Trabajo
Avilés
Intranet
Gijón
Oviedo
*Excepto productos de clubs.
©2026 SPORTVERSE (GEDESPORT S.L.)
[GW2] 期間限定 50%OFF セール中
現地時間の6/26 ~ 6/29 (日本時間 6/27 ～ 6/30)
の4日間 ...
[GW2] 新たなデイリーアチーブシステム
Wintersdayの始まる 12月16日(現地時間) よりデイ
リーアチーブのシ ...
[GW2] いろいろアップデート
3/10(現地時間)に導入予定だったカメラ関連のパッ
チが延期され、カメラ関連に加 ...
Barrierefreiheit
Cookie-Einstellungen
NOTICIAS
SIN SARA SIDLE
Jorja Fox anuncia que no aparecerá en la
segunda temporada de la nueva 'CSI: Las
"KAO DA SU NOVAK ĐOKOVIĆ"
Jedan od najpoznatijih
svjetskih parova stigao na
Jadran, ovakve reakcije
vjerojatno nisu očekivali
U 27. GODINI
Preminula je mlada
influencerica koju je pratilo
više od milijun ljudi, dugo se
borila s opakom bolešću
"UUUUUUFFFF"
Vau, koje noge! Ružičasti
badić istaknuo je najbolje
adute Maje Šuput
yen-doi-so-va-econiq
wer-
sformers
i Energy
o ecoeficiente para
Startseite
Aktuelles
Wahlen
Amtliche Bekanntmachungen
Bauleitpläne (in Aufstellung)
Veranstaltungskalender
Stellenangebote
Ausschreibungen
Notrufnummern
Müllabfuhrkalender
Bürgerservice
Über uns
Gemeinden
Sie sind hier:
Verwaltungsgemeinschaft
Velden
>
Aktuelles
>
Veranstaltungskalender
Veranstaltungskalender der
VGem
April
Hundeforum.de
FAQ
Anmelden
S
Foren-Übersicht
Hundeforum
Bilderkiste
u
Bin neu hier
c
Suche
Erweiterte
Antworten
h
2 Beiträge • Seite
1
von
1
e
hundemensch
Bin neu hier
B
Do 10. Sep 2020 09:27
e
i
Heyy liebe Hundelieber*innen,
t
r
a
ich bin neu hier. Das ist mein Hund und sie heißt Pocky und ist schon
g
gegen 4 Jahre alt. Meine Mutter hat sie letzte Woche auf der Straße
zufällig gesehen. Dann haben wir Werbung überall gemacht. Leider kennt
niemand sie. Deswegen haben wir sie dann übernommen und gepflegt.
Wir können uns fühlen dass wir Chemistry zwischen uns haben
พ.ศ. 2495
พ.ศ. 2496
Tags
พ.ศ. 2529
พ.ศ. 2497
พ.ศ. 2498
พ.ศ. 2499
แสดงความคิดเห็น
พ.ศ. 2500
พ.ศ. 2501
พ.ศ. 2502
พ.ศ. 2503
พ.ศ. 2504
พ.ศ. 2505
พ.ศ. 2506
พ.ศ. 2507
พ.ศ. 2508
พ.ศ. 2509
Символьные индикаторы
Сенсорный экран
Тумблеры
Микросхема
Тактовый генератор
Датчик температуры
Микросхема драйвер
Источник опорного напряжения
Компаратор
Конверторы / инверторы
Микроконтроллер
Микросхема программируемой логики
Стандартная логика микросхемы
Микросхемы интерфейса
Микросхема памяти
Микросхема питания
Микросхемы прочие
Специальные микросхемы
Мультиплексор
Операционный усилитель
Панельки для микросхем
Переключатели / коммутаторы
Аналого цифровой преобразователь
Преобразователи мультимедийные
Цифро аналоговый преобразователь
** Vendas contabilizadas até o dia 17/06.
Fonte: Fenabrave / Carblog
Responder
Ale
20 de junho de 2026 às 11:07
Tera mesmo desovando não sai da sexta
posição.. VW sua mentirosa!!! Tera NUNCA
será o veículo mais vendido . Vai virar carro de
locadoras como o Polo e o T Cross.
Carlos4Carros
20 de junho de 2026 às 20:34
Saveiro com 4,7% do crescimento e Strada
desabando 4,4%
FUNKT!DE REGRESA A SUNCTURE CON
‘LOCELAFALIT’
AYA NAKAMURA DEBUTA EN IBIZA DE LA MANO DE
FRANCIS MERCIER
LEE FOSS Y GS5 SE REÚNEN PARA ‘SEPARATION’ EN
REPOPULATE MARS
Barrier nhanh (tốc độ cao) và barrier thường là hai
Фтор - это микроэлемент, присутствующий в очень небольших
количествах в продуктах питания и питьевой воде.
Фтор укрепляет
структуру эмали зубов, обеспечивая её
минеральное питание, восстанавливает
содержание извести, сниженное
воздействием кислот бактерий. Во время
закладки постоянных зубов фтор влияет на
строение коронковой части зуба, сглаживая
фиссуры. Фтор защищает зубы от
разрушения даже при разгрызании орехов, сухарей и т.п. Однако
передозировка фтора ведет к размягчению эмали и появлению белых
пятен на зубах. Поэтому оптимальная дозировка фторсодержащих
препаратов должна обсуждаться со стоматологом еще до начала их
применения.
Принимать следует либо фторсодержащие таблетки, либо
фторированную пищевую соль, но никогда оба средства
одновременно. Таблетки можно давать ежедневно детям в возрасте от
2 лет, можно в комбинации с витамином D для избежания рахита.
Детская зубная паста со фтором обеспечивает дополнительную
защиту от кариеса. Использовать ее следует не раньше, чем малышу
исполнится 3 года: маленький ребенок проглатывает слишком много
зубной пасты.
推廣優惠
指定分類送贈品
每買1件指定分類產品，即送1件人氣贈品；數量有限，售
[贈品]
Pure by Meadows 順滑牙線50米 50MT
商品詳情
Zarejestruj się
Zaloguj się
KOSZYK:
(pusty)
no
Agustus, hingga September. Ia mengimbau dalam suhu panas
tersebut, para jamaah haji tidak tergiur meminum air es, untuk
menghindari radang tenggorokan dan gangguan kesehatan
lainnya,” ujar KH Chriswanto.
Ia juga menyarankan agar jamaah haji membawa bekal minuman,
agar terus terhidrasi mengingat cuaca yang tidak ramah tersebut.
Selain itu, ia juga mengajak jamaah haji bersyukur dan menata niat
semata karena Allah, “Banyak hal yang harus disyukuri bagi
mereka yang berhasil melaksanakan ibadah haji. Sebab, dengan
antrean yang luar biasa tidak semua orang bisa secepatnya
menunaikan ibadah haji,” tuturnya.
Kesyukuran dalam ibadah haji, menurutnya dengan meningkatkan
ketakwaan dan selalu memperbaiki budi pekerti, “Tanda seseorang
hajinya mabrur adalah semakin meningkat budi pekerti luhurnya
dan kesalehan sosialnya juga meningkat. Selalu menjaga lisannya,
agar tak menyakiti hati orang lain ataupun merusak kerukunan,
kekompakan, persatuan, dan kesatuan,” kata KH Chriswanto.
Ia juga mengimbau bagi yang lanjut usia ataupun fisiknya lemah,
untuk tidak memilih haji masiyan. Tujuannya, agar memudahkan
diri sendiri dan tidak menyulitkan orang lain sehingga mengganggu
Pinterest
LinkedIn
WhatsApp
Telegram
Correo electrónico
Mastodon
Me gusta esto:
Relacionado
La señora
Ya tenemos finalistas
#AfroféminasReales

TASK DIRECTIONS:
Scan the material above for lines that contain the string "juga", and copy each such line.

TASK SOLUTION:
Ia juga menyarankan agar jamaah haji membawa bekal minuman,
Selain itu, ia juga mengajak jamaah haji bersyukur dan menata niat
dan kesalehan sosialnya juga meningkat. Selalu menjaga lisannya,
Ia juga mengimbau bagi yang lanjut usia ataupun fisiknya lemah,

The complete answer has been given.